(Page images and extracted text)

BEGIN

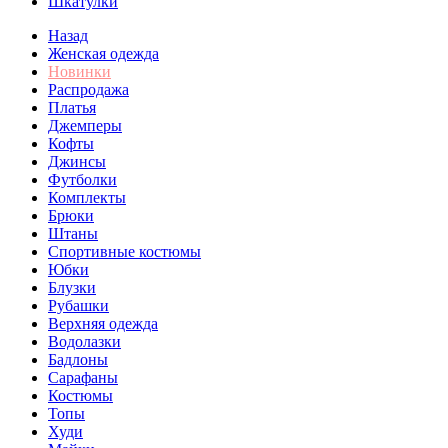
Шкатулки
Назад
Женская одежда
Новинки
Распродажа
Платья
Джемперы
Кофты
Джинсы
Футболки
Комплекты
Брюки
Штаны
Спортивные костюмы
Юбки
Блузки
Рубашки
Верхняя одежда
Водолазки
Бадлоны
Сарафаны
Костюмы
Топы
Худи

END

| PROMPT |
Every line of the data should be copied as it stands, without the images.

| WRITTEN SOLUTION |
Шкатулки
Назад
Женская одежда
Новинки
Распродажа
Платья
Джемперы
Кофты
Джинсы
Футболки
Комплекты
Брюки
Штаны
Спортивные костюмы
Юбки
Блузки
Рубашки
Верхняя одежда
Водолазки
Бадлоны
Сарафаны
Костюмы
Топы
Худи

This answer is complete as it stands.